Une saison à Hydra
The sea change, 1959
Elisabeth Jane Howard
Quai Voltaire, 2019
Traduit par Cécile Arnaud
Introduction de Sybille Bedford
Oui, Jane Elisabeth Howard est l'auteur de la saga des Cazalet, et cette saison à Hydra me donnerait plutôt envie d'aller voir ça de plus près. En attendant, ce roman est un tout, et permet d'apprécier le talent de l'auteur.

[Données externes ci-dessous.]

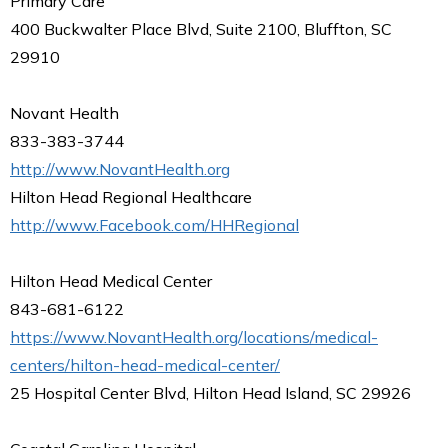
Primary Care
400 Buckwalter Place Blvd, Suite 2100, Bluffton, SC
29910
Novant Health
833-383-3744
http://www.NovantHealth.org
Hilton Head Regional Healthcare
http://www.Facebook.com/HHRegional
Hilton Head Medical Center
843-681-6122
https://www.NovantHealth.org/locations/medical-
centers/hilton-head-medical-center/
25 Hospital Center Blvd, Hilton Head Island, SC 29926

Emmanuel Joyce est un auteur dramatique suffisamment connu pour avoir son avis sur l'adaptation de ses pièces. Marié depuis une vingtaine d'années à Lilian, il a le chic pour être attiré par les jeunes comédiennes ou secrétaires qui défilent. Lilian, minée par différents drames et une santé fragile, mène une vie futile et égocentrique. Avec Jimmy, jeune homme assistant d'Emmanuel et homme à tout faire, ils voyagent d'un endroit à l'autre, souvent à l'hôtel, à Londres et New York pour la première moitié du roman.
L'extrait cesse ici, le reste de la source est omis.